> [ACTIVITY]
Your answer should reproduce the full set of records exactly as given.

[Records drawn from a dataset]
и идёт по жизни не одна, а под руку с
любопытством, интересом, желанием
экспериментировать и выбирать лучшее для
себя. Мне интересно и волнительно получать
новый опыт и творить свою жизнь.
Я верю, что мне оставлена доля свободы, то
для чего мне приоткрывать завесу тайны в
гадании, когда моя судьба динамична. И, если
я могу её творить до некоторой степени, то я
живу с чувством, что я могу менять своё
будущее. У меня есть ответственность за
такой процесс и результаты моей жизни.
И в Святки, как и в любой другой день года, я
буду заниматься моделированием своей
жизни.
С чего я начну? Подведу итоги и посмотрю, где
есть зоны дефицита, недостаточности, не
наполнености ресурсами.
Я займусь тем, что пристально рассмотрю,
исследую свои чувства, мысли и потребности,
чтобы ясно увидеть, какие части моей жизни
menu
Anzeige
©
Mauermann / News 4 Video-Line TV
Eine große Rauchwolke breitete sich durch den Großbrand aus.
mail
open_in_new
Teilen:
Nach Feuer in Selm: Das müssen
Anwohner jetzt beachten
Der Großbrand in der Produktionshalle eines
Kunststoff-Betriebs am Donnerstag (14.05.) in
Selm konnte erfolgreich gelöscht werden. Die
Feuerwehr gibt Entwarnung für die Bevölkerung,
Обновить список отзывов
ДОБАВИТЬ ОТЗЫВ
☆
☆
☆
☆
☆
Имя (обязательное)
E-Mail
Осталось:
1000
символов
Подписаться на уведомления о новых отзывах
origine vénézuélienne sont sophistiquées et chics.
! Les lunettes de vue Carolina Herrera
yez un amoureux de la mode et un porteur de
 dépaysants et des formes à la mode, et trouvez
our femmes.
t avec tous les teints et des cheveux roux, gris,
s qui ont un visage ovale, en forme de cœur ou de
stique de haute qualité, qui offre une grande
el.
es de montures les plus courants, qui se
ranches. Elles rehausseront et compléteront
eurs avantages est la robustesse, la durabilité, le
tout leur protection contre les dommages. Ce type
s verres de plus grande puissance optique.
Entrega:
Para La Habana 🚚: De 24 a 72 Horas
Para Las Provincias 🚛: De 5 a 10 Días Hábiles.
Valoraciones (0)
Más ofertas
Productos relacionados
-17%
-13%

> [RESULT]
и идёт по жизни не одна, а под руку с
любопытством, интересом, желанием
экспериментировать и выбирать лучшее для
себя. Мне интересно и волнительно получать
новый опыт и творить свою жизнь.
Я верю, что мне оставлена доля свободы, то
для чего мне приоткрывать завесу тайны в
гадании, когда моя судьба динамична. И, если
я могу её творить до некоторой степени, то я
живу с чувством, что я могу менять своё
будущее. У меня есть ответственность за
такой процесс и результаты моей жизни.
И в Святки, как и в любой другой день года, я
буду заниматься моделированием своей
жизни.
С чего я начну? Подведу итоги и посмотрю, где
есть зоны дефицита, недостаточности, не
наполнености ресурсами.
Я займусь тем, что пристально рассмотрю,
исследую свои чувства, мысли и потребности,
чтобы ясно увидеть, какие части моей жизни
menu
Anzeige
©
Mauermann / News 4 Video-Line TV
Eine große Rauchwolke breitete sich durch den Großbrand aus.
mail
open_in_new
Teilen:
Nach Feuer in Selm: Das müssen
Anwohner jetzt beachten
Der Großbrand in der Produktionshalle eines
Kunststoff-Betriebs am Donnerstag (14.05.) in
Selm konnte erfolgreich gelöscht werden. Die
Feuerwehr gibt Entwarnung für die Bevölkerung,
Обновить список отзывов
ДОБАВИТЬ ОТЗЫВ
☆
☆
☆
☆
☆
Имя (обязательное)
E-Mail
Осталось:
1000
символов
Подписаться на уведомления о новых отзывах
origine vénézuélienne sont sophistiquées et chics.
! Les lunettes de vue Carolina Herrera
yez un amoureux de la mode et un porteur de
 dépaysants et des formes à la mode, et trouvez
our femmes.
t avec tous les teints et des cheveux roux, gris,
s qui ont un visage ovale, en forme de cœur ou de
stique de haute qualité, qui offre une grande
el.
es de montures les plus courants, qui se
ranches. Elles rehausseront et compléteront
eurs avantages est la robustesse, la durabilité, le
tout leur protection contre les dommages. Ce type
s verres de plus grande puissance optique.
Entrega:
Para La Habana 🚚: De 24 a 72 Horas
Para Las Provincias 🚛: De 5 a 10 Días Hábiles.
Valoraciones (0)
Más ofertas
Productos relacionados
-17%
-13%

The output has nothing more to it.